It turns out that Tim Berners-Lee solved a lot of these problems over 20 years ago when he designed the foundations of the web. Jim continued to explain the web as a platform, introducing resources, HTTP verbs and hypermedia/HATEOAS as we worked through Richardson levels 1-3. Along the way we covered content types, response codes, scalability, caching, ATOM and security.

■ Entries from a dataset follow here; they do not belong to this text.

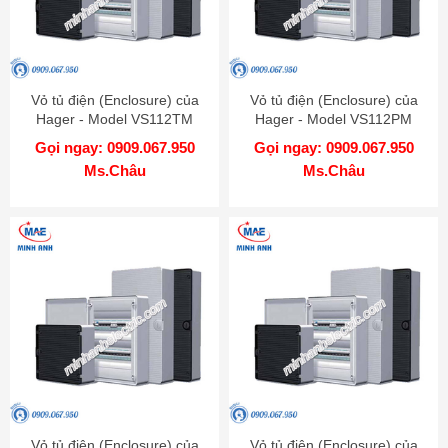
Vỏ tủ điện (Enclosure) của
Vỏ tủ điện (Enclosure) của
Hager - Model VS112TM
Hager - Model VS112PM
Gọi ngay: 0909.067.950
Gọi ngay: 0909.067.950
Ms.Châu
Ms.Châu
Vỏ tủ điện (Enclosure) của
Vỏ tủ điện (Enclosure) của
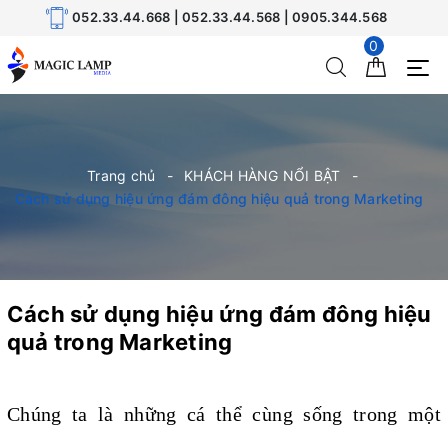
052.33.44.668 | 052.33.44.568 | 0905.344.568
0
Trang chủ
KHÁCH HÀNG NỔI BẬT
Cách sử dụng hiệu ứng đám đông hiệu quả trong Marketing
Cách sử dụng hiệu ứng đám đông hiệu
quả trong Marketing
Chúng ta là những cá thể cùng sống trong một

I still haven’t read REST In Practice yet (it’s top of my reading list as I write this), but got a lot out of the tutorial – a lot of practical advice which I can take away and use immediately. Jim was as entertaining as always, and a great presenter (although a little disappointed at times when checking the cricket scores).

Jim’s running the tutorial with Ian as part of YOW!2010 this week in Australia, and there have been other dates globally. I’d highly recommend this tutorial for anyone working on distributed systems, in the enterprise or otherwise.

Pragmatic Pair Programming

The reasons for pairing pair programming are well documented, and while I generally believe it to be a good way to develop software, I don’t believe in a one size fits all approach to anything.

One of the main arguments for pair programming is knowledge sharing. Frequently rotating people across different stories gives them broader exposure to the system than they may otherwise receive. This benefits the team as everyone becomes familiar with all aspects of the system and anyone can support any part of the system as needed. That’s the theory, anyway.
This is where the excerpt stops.